What is the boat rated for, 35 or 40hp? My guess is too much weight on the transom/rear seat even with pods. The hydrofoil will help, but it's just a bandaid masking the problem of weight distribution. Have someone sit on the front deck and see if things work better. That will give you an idea of how much forward weight you need.


----------



## dutyranger (Sep 4, 2015)

my experience was with a completely different setup, but bear with me. when i worked in south florida we were running fiberglass, center console boats in everything from mudflats to shallow river to open ocean. we got up on plane w/ the motor trimmed all the way down. once on plane, we trimmed the motor up till the boat started to porpoise then backed it down just enough to stop it. this trim setting gave us the most efficient running position. our jack plates were used after our trim was set and the water started to get skinny. i'd start with adjusting your trim setting down a little at a time till the porposing stops.


----------



## Byrdmen (Sep 4, 2015)

My weldcraft 1870 runs exactly like you describe. Similar looking pods. These things don't really have any weight up front so they need very little nose up trim.

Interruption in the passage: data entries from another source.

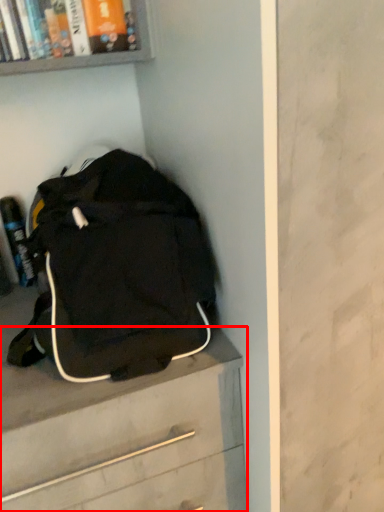 Question: Considering the relative positions of chest of drawers (annotated by the red box) and backpack in the image provided, where is chest of drawers (annotated by the red box) located with respect to the staircase?

Choices:
 (A) left
 (B) right

Answer: (A) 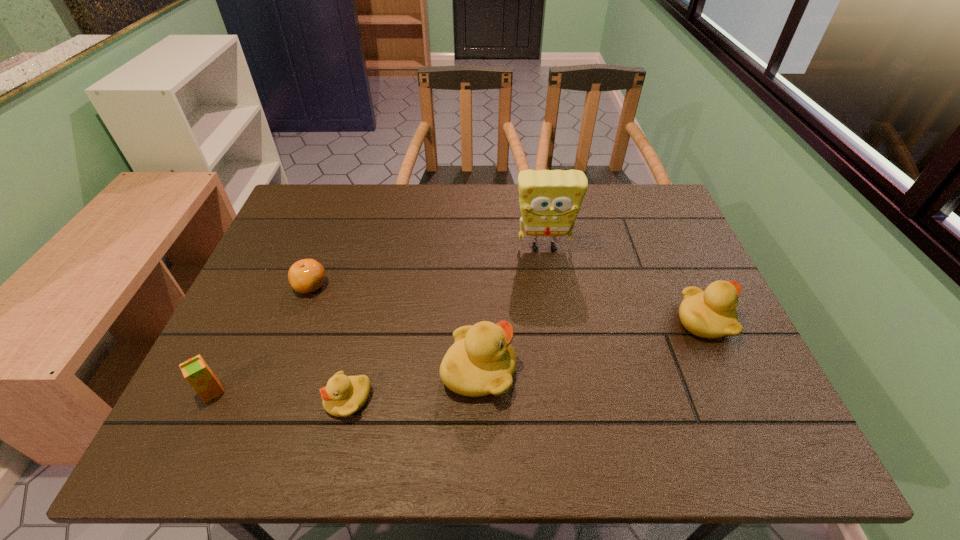 In order to click on spot to insert another duckling for uniform distribution in this screenshot , I will do `click(597, 345)`. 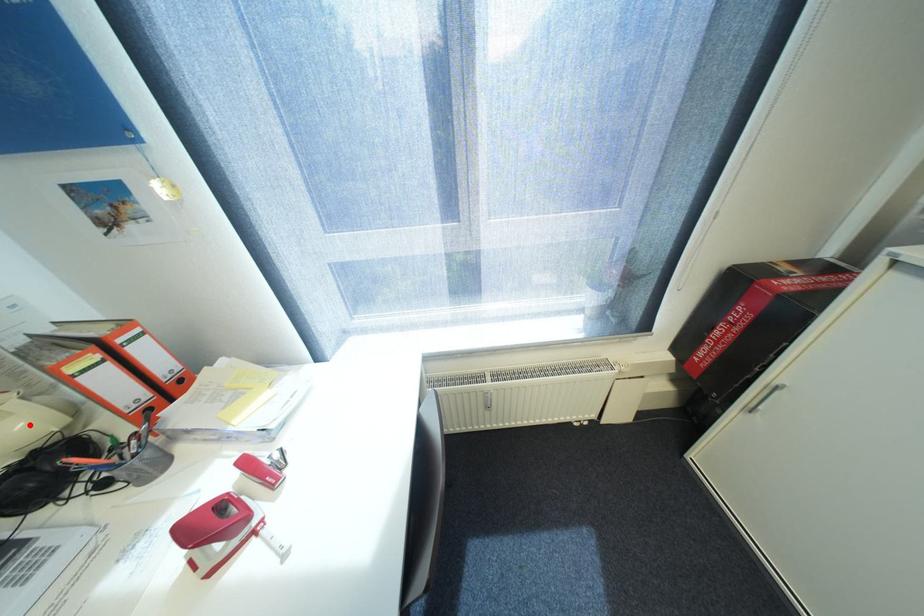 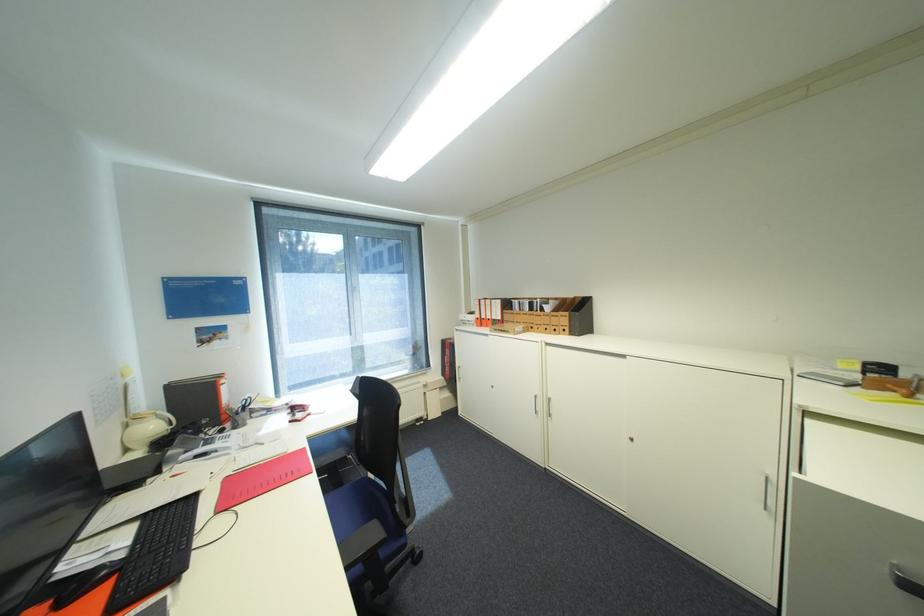 Question: I am providing you with two images of the same scene from different viewpoints. A red point is shown in image1. For the corresponding object point in image2, is it positioned nearer or farther from the camera?

Choices:
 (A) Nearer
 (B) Farther

Answer: (A)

I've got 115 hp and it still isn't what anyone would call fast. It is what it is.


----------



## tomme boy (Sep 6, 2015)

Two ways to stop the porposing but do the same thing. Knock a hook into the rear of the pods or weld a bead across the rear of the pods. It will force the bow down and will not bouce anymore. I have always had a nice weld added. Then you can grind it down to find the sweet spot.

Some of the guys that race tinboats knock a hook into the rear corners of their hulls. I tried that one time but was a pain to get just right. And it works awesome if you get it right.


----------



## Jgadams83 (Sep 7, 2015)

Lowe 2070 CC said:


> What is the boat rated for, 35 or 40hp? My guess is too much weight on the transom/rear seat even with pods. The hydrofoil will help, but it's just a bandaid masking the problem of weight distribution. Have someone sit on the front deck and see if things work better. That will give you an idea of how much forward weight you need.

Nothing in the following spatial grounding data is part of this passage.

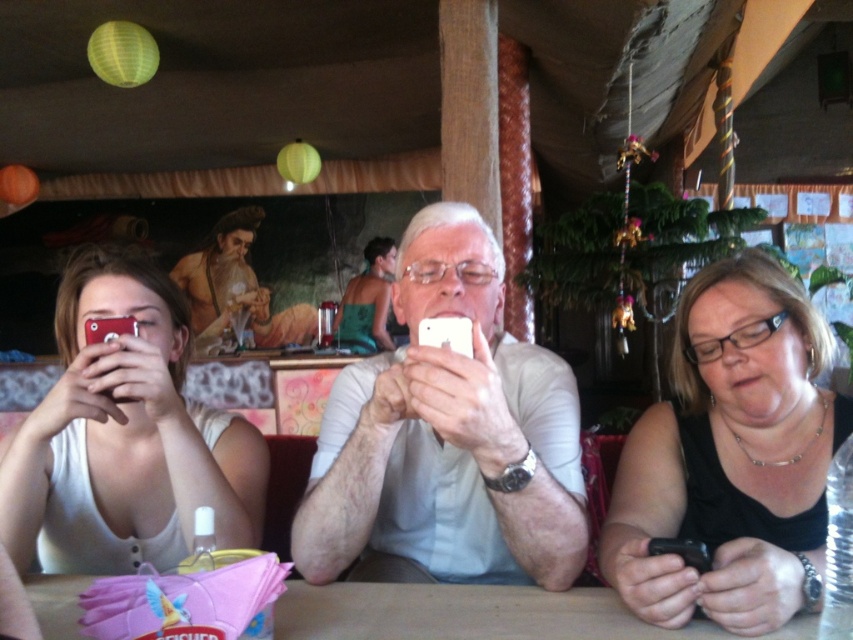 Question: Which is farther from the white matte shirt at center?

Choices:
 (A) white matte phone at center
 (B) black matte phone at center right

Answer: (B)

Question: Which point is farther from the camera taking this photo?

Choices:
 (A) (521, 637)
 (B) (364, 532)
 (C) (244, 426)

Answer: (C)

Question: Is black matte phone at center right positioned at the back of green fabric bikini top at center?

Choices:
 (A) no
 (B) yes

Answer: (A)

Question: Can you confirm if matte white tank top at left is positioned above wooden table at center?

Choices:
 (A) yes
 (B) no

Answer: (A)

Question: Estimate the real-world distances between objects in this image. Which object is farther from the matte white tank top at left?

Choices:
 (A) black matte phone at center right
 (B) wooden table at center
 (C) white matte phone at center

Answer: (A)

Question: Is wooden table at center further to camera compared to green fabric bikini top at center?

Choices:
 (A) yes
 (B) no

Answer: (B) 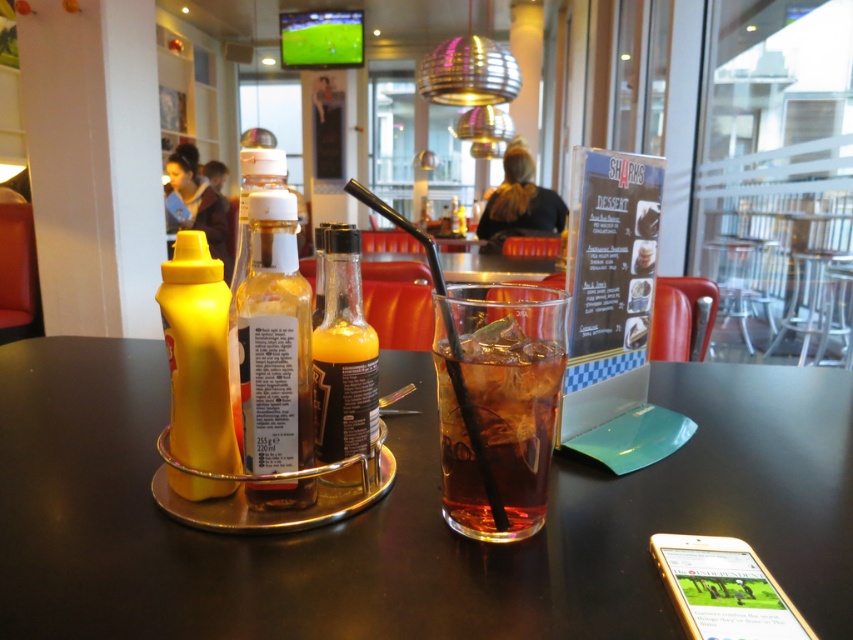 Can you confirm if translucent glass at center is thinner than translucent plastic bottle at center?

In fact, translucent glass at center might be wider than translucent plastic bottle at center.

Does translucent glass at center have a larger size compared to translucent plastic bottle at center?

Yes, translucent glass at center is bigger than translucent plastic bottle at center.

This screenshot has width=853, height=640. I want to click on translucent glass at center, so click(497, 433).

This screenshot has height=640, width=853. I want to click on translucent glass at center, so click(x=497, y=433).

Is point (270, 225) positioned in front of point (341, 381)?

Yes, it is in front of point (341, 381).

Where is `translucent plastic bottle at center`? The image size is (853, 640). translucent plastic bottle at center is located at coordinates (274, 340).

Consider the image. Who is higher up, translucent glass at center or translucent glass bottle at center?

translucent glass bottle at center is higher up.

Does translucent glass at center appear on the left side of translucent glass bottle at center?

Incorrect, translucent glass at center is not on the left side of translucent glass bottle at center.

Who is more distant from viewer, (519,340) or (335,420)?

Positioned behind is point (335,420).

The image size is (853, 640). Identify the location of translucent glass at center. (497, 433). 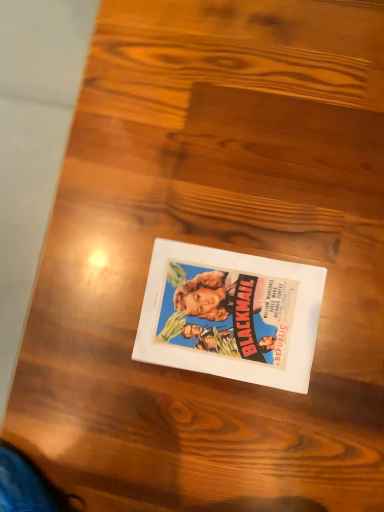 Locate an element on the screen. This screenshot has height=512, width=384. free space in front of matte paper book at center is located at coordinates [x=297, y=420].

It's rated for a 60... Had them angled up 2 degrees and she will float the nose and got it running nice!


----------



## Lowe 2070 CC (Sep 8, 2015)

Good deal! Power wasn't my thought, motor weight was. You'd think Weldcraft would have already addressed this issue.


----------



## Jgadams83 (Sep 8, 2015)

One more...


----------



## nowgrn4 (Sep 14, 2015)

Those are definitely OEM pods. Just like the ones on my W-C 1652. They have the little "Wings" facing inward half way up.

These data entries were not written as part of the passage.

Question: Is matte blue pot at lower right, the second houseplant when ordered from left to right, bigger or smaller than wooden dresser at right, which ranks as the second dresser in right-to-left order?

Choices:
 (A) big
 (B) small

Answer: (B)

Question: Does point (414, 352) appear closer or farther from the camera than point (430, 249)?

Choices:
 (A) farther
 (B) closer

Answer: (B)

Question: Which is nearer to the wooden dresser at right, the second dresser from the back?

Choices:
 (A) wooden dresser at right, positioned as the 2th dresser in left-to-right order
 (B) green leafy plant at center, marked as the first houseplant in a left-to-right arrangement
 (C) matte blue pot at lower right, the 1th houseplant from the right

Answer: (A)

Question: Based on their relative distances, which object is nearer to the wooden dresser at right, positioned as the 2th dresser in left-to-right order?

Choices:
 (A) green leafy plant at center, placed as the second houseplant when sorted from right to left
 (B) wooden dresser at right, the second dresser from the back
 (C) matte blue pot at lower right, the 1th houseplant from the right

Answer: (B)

Question; 75HP on a 60HP rated hull, who did you get insurance with? Progressive?


----------



## Jgadams83 (Sep 20, 2015)

This boats for sale if anyone is interested.... 

$11,500 with the Yamaha 75
$9500 with 00' Mercury 60 (59ci) tiller
$8500 with Yamaha 25 3 cylinder


----------



## FloridaGrown (Sep 22, 2015)

take a peek around MMT (mudmotortalk) them guys n gals know bunches about pods it seems. That sure is a purdy boat u got though


----------